But really, since this was about changing the things that I didn't like about myself, the hobby part of it boils down to this: I want to be an artist. I want to be able to create beauty and share it with others. I wish I had the kind of talent and creativity that I see in my friends. I want to be able to draw, paint, sculpt, write, photograph, tell stories and make music. I want to do all of those things, and yet I want to devote my time to none of those things. I'm not sure what I'm looking for, but I know that I'm still looking.

Sunday, May 23, 2010

Photography, Sex, Food? Those Sound Like Great Hobbies!
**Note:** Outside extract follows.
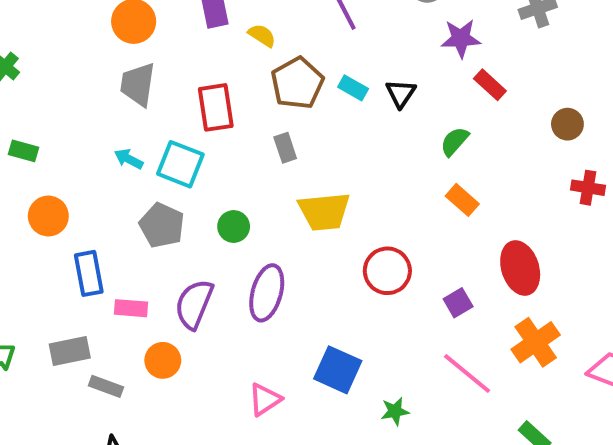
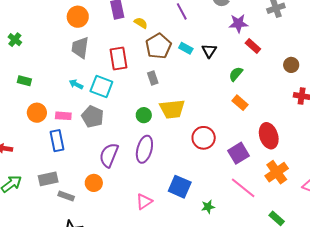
green circle: (234, 226) -> (144, 115), moved
purple square: (458, 303) -> (238, 153), size x1.5
pink rectangle: (131, 308) -> (63, 116), moved

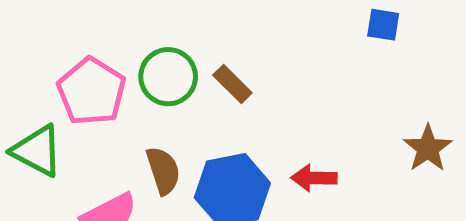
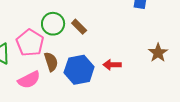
pink pentagon: (91, 91) -> (30, 43), moved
In thinking about a "hobby" to help me with the list of things that I wanted to change over this year, I started reflecting on some really cool things that I have recently discovered online. I'll try not go into detail about ones that you probably already know about, like The Julie/Julia Project, or hobbies that definitely don't interest me, like 365 Days of Trash or The Year of Living Biblically, or ones that just aren't appropriate for me like The Year of Yes. But here's a list of other inspiring people who found a hobby and started a yearly (or longer) project:

Jonathan Wilson of jawsnap photography is the husband of one of my co-workers. He started his One/Day Project with the goal of taking one unique photo every day for a year and uploading it to his website. He's now in Year 3 of the Project, and takes some of the most amazing photos. I mean, who else do you know that can make pesto look sexy? Jonathan is also the photographer who took these amazing photos (and many, many more) at Brody's first birthday party.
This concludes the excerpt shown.